Recent genetic studies have shown that the previously assumed single strain of MPXV actually consists of three clades - clade 1, mainly found in Central African countries, and clade 2a and 2b, mainly found in West Africa. Genomic difference between clades ranges from 4-5% (clade 1 vs clades 2a/2b) and ~2% between clades 2a and 2b.

"Most of the differences between clades are nonsynonymous nucleotide polymorphisms and could potentially affect replication or host interaction. However, almost all genes in clades I, IIa, and IIb appear intact, as indicated by the conserved length of host interaction genes." p>

Functional genetics studies have found that deletions significantly reduce viral replication in nonhuman primate (NHP) models, but this field of science is still in its infancy and more research is required before genetic interventions can be implemented used to combat MPXV.

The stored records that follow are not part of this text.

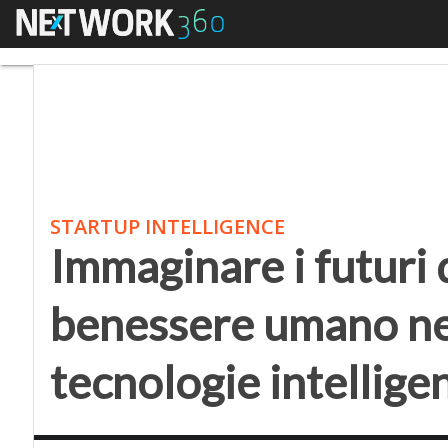
Menu
Immaginare i futuri di
STARTUP INTELLIGENCE
Immaginare i futuri d
benessere umano nel
tecnologie intelligen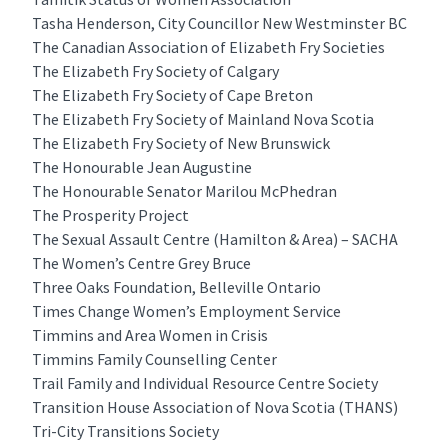
Tasha Henderson, City Councillor New Westminster BC
The Canadian Association of Elizabeth Fry Societies
The Elizabeth Fry Society of Calgary
The Elizabeth Fry Society of Cape Breton
The Elizabeth Fry Society of Mainland Nova Scotia
The Elizabeth Fry Society of New Brunswick
The Honourable Jean Augustine
The Honourable Senator Marilou McPhedran
The Prosperity Project
The Sexual Assault Centre (Hamilton & Area) – SACHA
The Women’s Centre Grey Bruce
Three Oaks Foundation, Belleville Ontario
Times Change Women’s Employment Service
Timmins and Area Women in Crisis
Timmins Family Counselling Center
Trail Family and Individual Resource Centre Society
Transition House Association of Nova Scotia (THANS)
Tri-City Transitions Society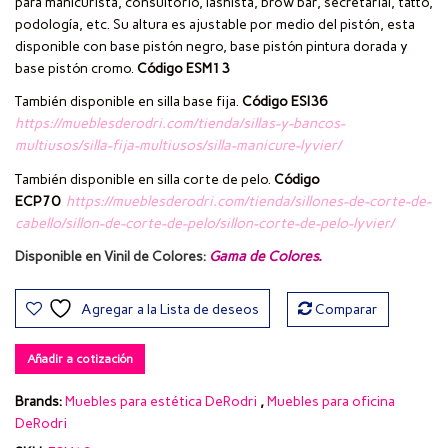
para manicurista, consultorio, lashista, brow bar, secretarial, tatto,
podología, etc. Su altura es ajustable por medio del pistón, esta
disponible con base pistón negro, base pistón pintura dorada y
base pistón cromo.
Código ESM13
También disponible en silla base fija.
Código ESI36
https://mueblesderodri.com/tienda/sillas-y-bancos-
multiusos/silla-fija-multiusos/silla-manicure-lyvier/
También disponible en silla corte de pelo.
Código
ECP70
https://mueblesderodri.com/tienda/sillones-de-corte-de-
cabello/sillon-de-corte-de-pelo/sillon-corte-de-pelo-lyvier/
Disponible en Vinil de Colores:
Gama de Colores
.
Agregar a la Lista de deseos
Comparar
Añadir a cotización
Brands:
Muebles para estética DeRodri
,
Muebles para oficina
DeRodri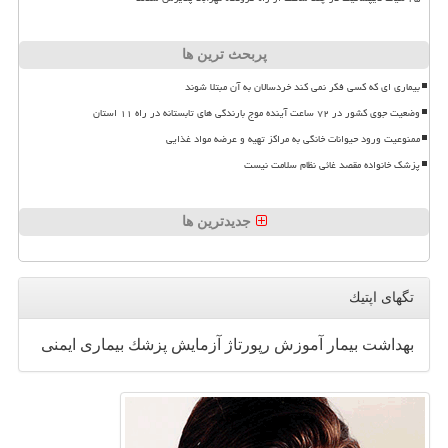
پربحث ترین ها
بیماری ای که کسی فکر نمی کند خردسالان به آن مبتلا شوند
وضعیت جوی کشور در ۷۲ ساعت آینده موج بارندگی های تابستانه در راه ۱۱ استان
ممنوعیت ورود حیوانات خانگی به مراکز تهیه و عرضه مواد غذایی
پزشک خانواده مقصد غائی نظام سلامت نیست
جدیدترین ها
تگهای اپتیك
بهداشت
بیمار
آموزش
رپورتاژ
آزمایش
پزشك
بیماری
ایمنی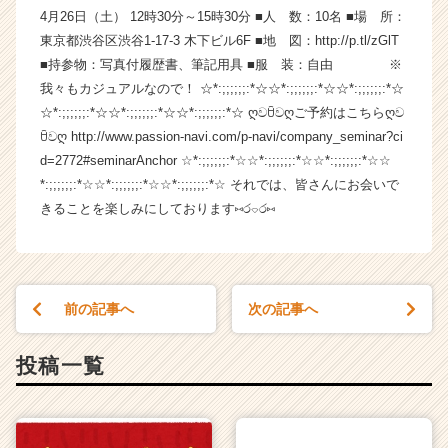
4月26日（土） 12時30分～15時30分 ■人 数：10名 ■場 所：
ャ
ー・
東京都渋谷区渋谷1-17-3 木下ビル6F ■地 図：http://p.tl/zGlT
成
■持参物：写真付履歴書、筆記用具 ■服 装：自由 ※
長
我々もカジュアルなので！ ☆*:;;;;;;:*☆☆*:;;;;;;:*☆☆*:;;;;;;:*☆
企
☆*:;;;;;;:*☆☆*:;;;;;;:*☆☆*:;;;;;;:*☆ ღවꇳවღご予約はこちらღව
業
ꇳවღ http://www.passion-navi.com/p-navi/company_seminar?ci
か
d=2772#seminarAnchor ☆*:;;;;;;:*☆☆*:;;;;;;:*☆☆*:;;;;;;:*☆☆
ら
*:;;;;;;:*☆☆*:;;;;;;:*☆☆*:;;;;;;:*☆ それでは、皆さんにお会いで
ス
カ
きることを楽しみにしております⑅ර⌔ර⑅
ウ
ト
が
届
前の記事へ
次の記事へ
く
就
活
投稿一覧
サ
イ
ト
チ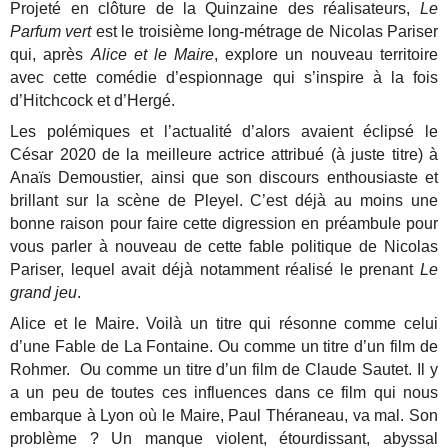
Projeté en clôture de la Quinzaine des réalisateurs,
Le
Parfum vert
est le troisième long-métrage de Nicolas Pariser
qui, après
Alice et le Maire
, explore un nouveau territoire
avec cette comédie d’espionnage qui s’inspire à la fois
d’Hitchcock et d’Hergé.
Les polémiques et l’actualité d’alors avaient éclipsé le
César 2020 de la meilleure actrice attribué (à juste titre) à
Anaïs Demoustier, ainsi que son discours enthousiaste et
brillant sur la scène de Pleyel. C’est déjà au moins une
bonne raison pour faire cette digression en préambule pour
vous parler à nouveau de cette fable politique de Nicolas
Pariser, lequel avait déjà notamment réalisé le prenant
Le
grand jeu
.
Alice et le Maire. Voilà un titre qui résonne comme celui
d’une Fable de La Fontaine. Ou comme un titre d’un film de
Rohmer. Ou comme un titre d’un film de Claude Sautet. Il y
a un peu de toutes ces influences dans ce film qui nous
embarque à Lyon où le Maire, Paul Théraneau, va mal. Son
problème ? Un manque violent, étourdissant, abyssal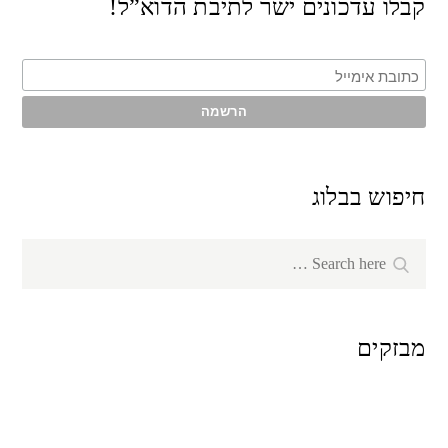
קבלו עדכונים ישר לתיבת הדוא”ל!
חיפוש בבלוג
Search
Search
for:
מבזקים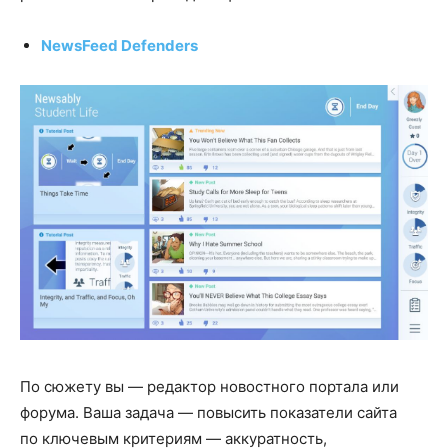
NewsFeed Defenders
По сюжету вы — редактор новостного портала или
форума. Ваша задача — повысить показатели сайта
по ключевым критериям — аккуратность,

Epidemiology and animal reservoirs

Until the recent global outbreaks in 2018-19 and 2022-23, cases of MPOX were largely limited to Central and Western Africa. However, due to civil conflict in the region, a lack of medical testing facilities in remote rural areas, and the misidentification of MPoxa as smallpox before its eradication, estimates of the prevalence of MPoxa are believed to be underestimated.

"Case reports, which are required in the DRC but not confirmed, showed an upward trend of cases: from 38 in 1970-1979 to 18,788 in 2010-2019 and 6,216 in 2020. From January 1 to November 12, 2023 12,569 cases were reported in other central African countries, including the Central African Republic, Cameroon, Congo, Gabon and South Sudan, where reporting is not mandatory. Primary zoonotic infection is believed to be due to hunting., processing or consumption of wild animals in tropical forests."

Animal reservoirs are considered the most common route of transmission of MPOX, with men who have sex with men (MSM) following in prevalence. Although the source of the first MPXV identified was captive Asian monkeys, studies of their wild counterparts have failed to identify infected populations in Asia. In contrast, large populations of rodents (usually arboreal), monkeys and bats infected with the disease were found in the lowlands of central and western Africa. The highest prevalence was found among rodents of the genera Funisciuris and Heliosciuris, which are considered the main zoonotic reservoirs of this disease.

Despite several decades since the discovery of MPox, our knowledge of the disease and its viral mechanisms remains extremely insufficient. Future research into the biology of MPXV, particularly its ways of evading the host immune system and interactions, would help contain its transmission, especially in Africa.

"A more equitable distribution of vaccines and therapeutics, a better understanding of the epidemiology of MPXV, identification of animal reservoirs of MPXV that can transmit MPXV to humans, and a better understanding of human-to-human transmission are necessary if we are to better manage or even prevent future outbreaks mpoxa."